As a-Dory-ble as “Finding Dory” may be, it swims in slightly murkier water than “Finding Nemo.” Director Andrew Stanton—the mind behind two classics “WALL·E” and “Finding Nemo”—mines “Nemo” nostalgia for all its worth, occasionally relying on that movie’s goodwill to smooth the way for the new story. He has lots to fall back on, likeable characters with expressive fish faces and fun voice work from Degeneres, Brooks and franchise newcomers Keaton, Levy, O’Neill and Burrell, but it isn’t just a nostalgia fest.
Stanton skilfully weaves in many heart-tugging moments, particularly as Dory’s journey nears its end.

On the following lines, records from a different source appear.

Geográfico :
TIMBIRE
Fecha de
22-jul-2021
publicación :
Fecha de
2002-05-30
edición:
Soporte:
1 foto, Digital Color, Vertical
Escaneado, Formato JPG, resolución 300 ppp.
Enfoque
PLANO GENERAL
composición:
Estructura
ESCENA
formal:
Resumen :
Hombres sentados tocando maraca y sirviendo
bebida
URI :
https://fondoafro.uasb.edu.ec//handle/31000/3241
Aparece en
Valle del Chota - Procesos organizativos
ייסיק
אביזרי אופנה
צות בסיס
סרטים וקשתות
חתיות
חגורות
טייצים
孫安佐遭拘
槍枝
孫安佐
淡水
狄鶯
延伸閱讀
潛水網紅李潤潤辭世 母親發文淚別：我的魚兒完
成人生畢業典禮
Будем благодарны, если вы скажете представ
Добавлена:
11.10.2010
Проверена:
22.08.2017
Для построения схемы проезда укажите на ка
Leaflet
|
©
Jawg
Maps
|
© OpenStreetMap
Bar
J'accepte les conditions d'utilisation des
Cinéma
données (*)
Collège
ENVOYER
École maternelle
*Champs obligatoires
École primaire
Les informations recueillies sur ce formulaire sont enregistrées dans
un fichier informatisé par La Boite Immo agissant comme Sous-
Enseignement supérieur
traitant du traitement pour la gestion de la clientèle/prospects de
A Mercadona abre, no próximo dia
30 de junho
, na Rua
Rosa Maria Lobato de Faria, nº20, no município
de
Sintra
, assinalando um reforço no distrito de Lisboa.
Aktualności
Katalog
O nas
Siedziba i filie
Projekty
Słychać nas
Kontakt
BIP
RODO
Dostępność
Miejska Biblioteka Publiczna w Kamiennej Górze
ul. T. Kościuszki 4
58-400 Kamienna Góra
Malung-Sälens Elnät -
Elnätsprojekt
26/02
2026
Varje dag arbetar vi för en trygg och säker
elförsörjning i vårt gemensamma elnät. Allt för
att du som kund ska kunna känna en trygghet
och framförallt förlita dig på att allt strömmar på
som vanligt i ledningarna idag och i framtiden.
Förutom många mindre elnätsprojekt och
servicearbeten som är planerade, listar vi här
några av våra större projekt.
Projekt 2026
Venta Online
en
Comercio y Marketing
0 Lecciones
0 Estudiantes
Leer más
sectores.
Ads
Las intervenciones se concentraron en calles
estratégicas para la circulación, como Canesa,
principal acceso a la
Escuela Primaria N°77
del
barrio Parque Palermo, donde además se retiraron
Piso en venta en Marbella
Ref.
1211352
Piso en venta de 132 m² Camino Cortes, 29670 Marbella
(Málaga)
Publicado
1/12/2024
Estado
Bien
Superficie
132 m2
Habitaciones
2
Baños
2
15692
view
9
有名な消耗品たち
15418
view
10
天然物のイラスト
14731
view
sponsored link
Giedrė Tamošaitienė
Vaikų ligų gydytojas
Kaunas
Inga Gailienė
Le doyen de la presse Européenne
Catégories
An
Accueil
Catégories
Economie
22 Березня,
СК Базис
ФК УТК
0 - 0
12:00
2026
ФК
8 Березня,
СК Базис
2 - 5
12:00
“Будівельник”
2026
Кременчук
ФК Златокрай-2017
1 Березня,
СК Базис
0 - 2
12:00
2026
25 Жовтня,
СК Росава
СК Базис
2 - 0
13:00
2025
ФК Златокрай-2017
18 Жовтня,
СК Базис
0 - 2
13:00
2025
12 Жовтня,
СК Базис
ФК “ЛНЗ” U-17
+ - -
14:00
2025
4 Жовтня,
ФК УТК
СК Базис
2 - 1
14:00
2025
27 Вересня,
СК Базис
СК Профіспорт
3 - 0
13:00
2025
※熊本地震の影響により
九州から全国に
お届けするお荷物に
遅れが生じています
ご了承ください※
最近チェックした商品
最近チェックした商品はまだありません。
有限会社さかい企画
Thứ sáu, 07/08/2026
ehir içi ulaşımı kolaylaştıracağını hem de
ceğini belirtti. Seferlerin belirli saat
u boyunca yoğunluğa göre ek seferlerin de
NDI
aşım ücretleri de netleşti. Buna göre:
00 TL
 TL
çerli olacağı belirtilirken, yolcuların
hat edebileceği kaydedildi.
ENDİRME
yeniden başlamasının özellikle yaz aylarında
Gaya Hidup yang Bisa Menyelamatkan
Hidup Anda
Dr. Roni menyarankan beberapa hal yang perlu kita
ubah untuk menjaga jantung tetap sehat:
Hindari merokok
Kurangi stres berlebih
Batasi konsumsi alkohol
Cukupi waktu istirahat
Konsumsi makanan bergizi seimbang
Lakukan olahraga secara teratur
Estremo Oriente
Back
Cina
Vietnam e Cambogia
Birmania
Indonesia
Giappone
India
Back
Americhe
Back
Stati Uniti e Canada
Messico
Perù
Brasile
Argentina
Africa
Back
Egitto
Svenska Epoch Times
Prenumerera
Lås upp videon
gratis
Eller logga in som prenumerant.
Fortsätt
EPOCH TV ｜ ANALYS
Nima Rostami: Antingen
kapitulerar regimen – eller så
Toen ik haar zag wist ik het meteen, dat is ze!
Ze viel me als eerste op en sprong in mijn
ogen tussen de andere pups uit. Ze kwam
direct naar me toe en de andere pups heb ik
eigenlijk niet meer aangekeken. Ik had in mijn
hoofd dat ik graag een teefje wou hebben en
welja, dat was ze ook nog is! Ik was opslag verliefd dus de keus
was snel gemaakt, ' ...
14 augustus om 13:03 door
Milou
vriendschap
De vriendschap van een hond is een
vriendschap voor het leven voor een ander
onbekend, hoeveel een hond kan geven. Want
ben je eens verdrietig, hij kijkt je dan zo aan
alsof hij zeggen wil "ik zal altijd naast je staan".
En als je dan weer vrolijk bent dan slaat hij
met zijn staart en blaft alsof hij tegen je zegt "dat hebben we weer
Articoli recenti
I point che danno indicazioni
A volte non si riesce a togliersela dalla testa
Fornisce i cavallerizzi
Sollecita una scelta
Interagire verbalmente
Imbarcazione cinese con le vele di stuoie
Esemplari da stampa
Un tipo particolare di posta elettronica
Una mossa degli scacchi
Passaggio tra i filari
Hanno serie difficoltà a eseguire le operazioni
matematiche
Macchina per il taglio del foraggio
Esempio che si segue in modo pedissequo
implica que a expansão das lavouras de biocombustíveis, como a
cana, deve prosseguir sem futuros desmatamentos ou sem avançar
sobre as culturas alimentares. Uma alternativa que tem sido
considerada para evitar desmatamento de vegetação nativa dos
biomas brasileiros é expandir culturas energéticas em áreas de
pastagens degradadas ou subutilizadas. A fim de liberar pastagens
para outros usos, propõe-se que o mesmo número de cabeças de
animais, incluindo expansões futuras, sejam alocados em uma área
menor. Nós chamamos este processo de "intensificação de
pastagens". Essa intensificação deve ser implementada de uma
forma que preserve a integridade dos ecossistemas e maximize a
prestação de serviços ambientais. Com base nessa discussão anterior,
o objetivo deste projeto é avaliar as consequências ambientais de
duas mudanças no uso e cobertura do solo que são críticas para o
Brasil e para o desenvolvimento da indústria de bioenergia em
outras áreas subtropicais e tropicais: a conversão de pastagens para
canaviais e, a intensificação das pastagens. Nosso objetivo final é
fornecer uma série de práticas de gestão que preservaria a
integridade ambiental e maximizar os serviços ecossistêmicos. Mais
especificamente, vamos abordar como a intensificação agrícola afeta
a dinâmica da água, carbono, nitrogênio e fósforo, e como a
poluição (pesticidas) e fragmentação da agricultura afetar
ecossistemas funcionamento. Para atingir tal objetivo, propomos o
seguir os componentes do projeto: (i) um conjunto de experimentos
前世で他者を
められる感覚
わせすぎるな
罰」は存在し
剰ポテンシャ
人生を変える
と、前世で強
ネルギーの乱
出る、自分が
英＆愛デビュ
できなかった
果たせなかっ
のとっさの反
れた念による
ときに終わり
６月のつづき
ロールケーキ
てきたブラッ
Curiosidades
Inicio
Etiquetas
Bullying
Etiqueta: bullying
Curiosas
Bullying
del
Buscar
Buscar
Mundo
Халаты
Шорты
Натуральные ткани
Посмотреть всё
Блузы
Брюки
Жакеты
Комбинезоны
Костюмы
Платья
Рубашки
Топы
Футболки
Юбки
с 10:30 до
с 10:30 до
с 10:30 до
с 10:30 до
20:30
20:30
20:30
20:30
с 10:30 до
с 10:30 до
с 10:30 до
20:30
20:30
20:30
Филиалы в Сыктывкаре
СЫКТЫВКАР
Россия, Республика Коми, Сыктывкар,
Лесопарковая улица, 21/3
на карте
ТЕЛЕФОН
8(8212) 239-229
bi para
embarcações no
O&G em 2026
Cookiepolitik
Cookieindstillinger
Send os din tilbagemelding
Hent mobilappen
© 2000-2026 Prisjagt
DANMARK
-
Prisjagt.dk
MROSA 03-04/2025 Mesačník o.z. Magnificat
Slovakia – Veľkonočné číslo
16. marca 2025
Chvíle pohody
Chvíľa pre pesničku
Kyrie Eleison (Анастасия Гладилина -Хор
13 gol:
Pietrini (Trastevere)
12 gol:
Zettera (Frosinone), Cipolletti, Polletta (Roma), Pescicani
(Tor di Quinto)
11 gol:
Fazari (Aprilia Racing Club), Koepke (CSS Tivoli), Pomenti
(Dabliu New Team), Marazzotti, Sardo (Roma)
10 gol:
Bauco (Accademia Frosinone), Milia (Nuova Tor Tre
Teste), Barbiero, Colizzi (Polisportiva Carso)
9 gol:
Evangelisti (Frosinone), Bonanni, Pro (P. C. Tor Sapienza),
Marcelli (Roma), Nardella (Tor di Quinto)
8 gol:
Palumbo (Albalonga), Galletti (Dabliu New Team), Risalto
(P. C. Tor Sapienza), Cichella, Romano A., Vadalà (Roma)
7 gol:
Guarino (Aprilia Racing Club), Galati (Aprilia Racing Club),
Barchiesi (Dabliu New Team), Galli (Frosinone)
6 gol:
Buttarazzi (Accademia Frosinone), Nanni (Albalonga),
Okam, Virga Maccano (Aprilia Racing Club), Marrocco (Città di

No spoilers here, but after a familiar-feeling first half the movie carefully balances action adventure with touching family flourishes in the second half.
Visually, this may be Pixar’s most accomplished movie to date. Spectacular, imaginative 3D animation provides visual interest even when the story sporadically washes out. Stanton and his Pixar wizards create underwater, and sometimes-above sea level, worlds that immerse the viewer.
“Finding Dory” is wonderfully made all-ages entertainment with lots of heart, in fact, octopus Hank has three of them! That it somehow makes us feel real emotion for cold-blooded fish may be its greatest achievement. It suffers only in comparison to its classic predecessor.